FIG. 1 is a cross-sectional view in the width direction illustrating a ribbon-shaped reinforcing layer of the present invention.

FIG. 2 is a cross-sectional view in the width direction illustrating the pneumatic radial tire of the present invention.

FIG. 3 is a cross-sectional view in the width direction illustrating a conventional ribbon-shaped reinforcing layer.

FIG. 4 is a cross-sectional view showing a state in which the ribbon-shaped reinforcing layer shown in FIG. 3 is wound in an overlapping manner.

[Explanation of symbols]

1 Reinforcement cord 2 Rubber 3 Central part 4 Side end part 5, 15, 25 Ribbon-shaped reinforcement layer 31 Bead core 32 Radial carcass 33 Belt 33a, 33b belt layer 34 Auxiliary layer 35 Overlap winding part 36 Tread rubber

Claims (4)

[Claims] 1. A ribbon-shaped reinforcing layer formed by rubber-coating a plurality of reinforcing cords, the reinforcing cord implantation density at at least one side end portion being smaller than that at the central portion. 2. The ribbon-shaped reinforcing layer according to claim 1, wherein at least one side edge portion is formed only of rubber, and the thickness becomes gradually thinner toward the side edge. 3. On the radially outer peripheral side of at least two belt layers each consisting of cords that extend at a relatively small angle to the tire equatorial plane and intersect with each other, at least one side of both belt layers.
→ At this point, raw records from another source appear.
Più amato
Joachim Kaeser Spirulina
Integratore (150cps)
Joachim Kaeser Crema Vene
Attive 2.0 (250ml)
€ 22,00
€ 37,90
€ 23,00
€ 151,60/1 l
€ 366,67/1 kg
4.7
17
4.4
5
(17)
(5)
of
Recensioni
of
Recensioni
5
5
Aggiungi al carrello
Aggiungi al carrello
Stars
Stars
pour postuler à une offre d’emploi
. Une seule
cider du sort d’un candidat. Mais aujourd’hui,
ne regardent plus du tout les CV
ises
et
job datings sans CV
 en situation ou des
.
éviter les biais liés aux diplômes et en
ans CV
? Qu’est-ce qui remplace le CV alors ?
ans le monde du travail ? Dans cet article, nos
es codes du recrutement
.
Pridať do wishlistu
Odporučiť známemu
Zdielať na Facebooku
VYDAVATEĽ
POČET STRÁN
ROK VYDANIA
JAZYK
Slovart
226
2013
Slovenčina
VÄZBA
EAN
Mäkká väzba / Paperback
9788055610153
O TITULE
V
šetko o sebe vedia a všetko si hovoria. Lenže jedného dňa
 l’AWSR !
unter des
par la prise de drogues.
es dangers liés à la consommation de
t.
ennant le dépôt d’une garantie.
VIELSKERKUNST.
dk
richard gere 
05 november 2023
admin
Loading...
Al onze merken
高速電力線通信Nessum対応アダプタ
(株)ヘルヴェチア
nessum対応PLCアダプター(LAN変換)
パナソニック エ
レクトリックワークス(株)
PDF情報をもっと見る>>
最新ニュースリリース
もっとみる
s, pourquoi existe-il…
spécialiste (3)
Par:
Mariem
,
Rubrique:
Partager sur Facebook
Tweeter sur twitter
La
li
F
A pneumatic radial tire comprising a ribbon-shaped reinforcing layer according to claim 1 or 2 wound around the area in an overlapping manner to constitute an auxiliary layer. 4. The auxiliary layer is composed of a ribbon-shaped reinforcing layer that covers the entire widthwise direction of at least two belt layers, and the winding pitch of the ribbon-shaped reinforcing layer is set at a central area of the belt layer. 4. A pneumatic radial tire according to claim 3, which is larger and smaller in the side regions.